Nelson’s version is more rural and pastoral. It sounds like it can be played on a porch while looking out on an open plain. Instead of a piano, Nelson favors a tuned-down acoustic guitar, picked delicately, with a haunting electric providing a passionate whine. The drums begin in the second verse and I like the addition. The sound remains soft, but full, with many tasteful elements.

The kicker in this song is Willie Nelson’s voice. There is no denying that Chris Martin has a wonderful voice, but Nelson’s worn croon is, itself, an American icon. His voice is stitched into the tapestry of America’s music tradition with musicians like Johnny Cash and Buddy Holly. At 78 years old, his voice painted with such tenderness and verisimilitude, I almost feel that I am with him seeing his farm turn into an intolerable operation.

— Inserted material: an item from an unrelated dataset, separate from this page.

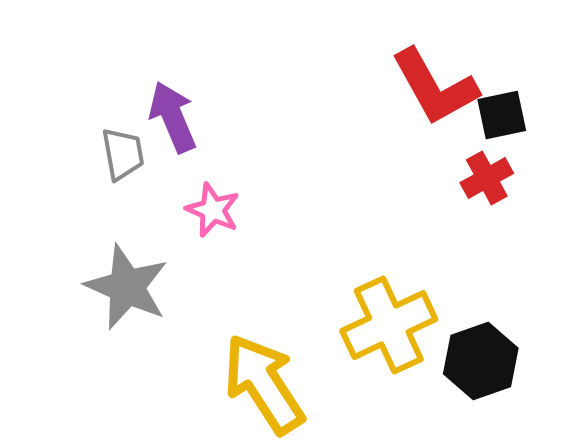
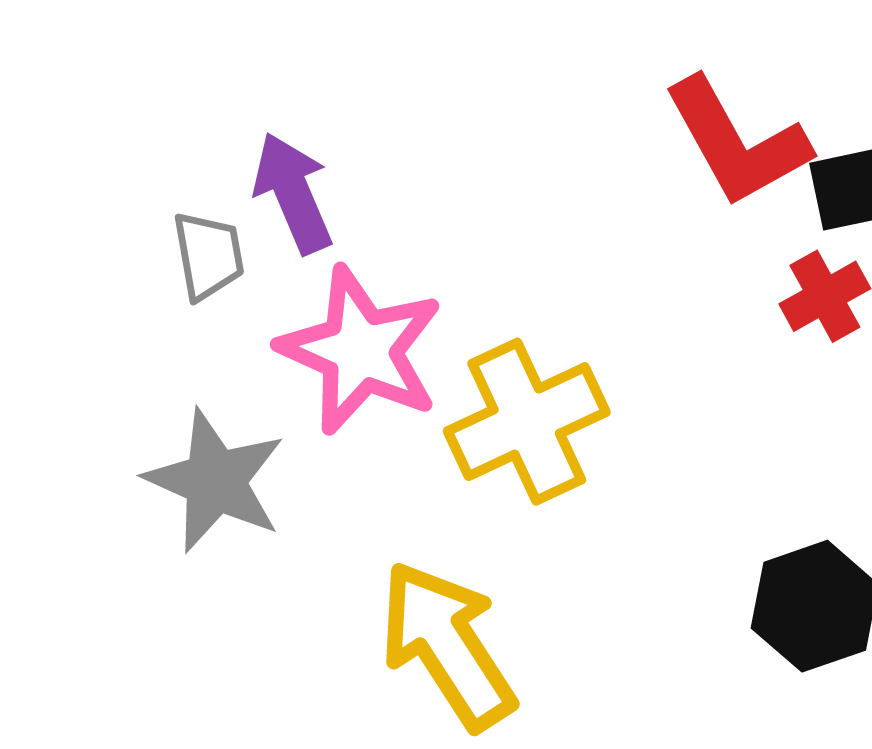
pink star: (213, 210) -> (361, 350), size x1.8
yellow cross: (389, 325) -> (527, 422), moved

Before this song was released, I, like everyone, would have probably said that Willie Nelson’s greatest cover is his version of “Always on My Mind” which reached #5 on the U.S. charts in 1982. But now, I think that “The Scientist” is clearly number one. And, I think it has a similar power that Johnny Cash’s version of “Hurt,” originally by Trent Reznor and Nine Inch Nails, has. Simple, passionate, and real. A musician who has been through it all giving a career performance (like a historical record). Reznor has publicly come out and laughed about how Johnny Cash’s version made his song a Johnny Cash song, and while the same may never happen with Nelson’s “The Scientist,” I do think Chris Martin may have to soon publicly acknowledge how legendary Nelson’s version is.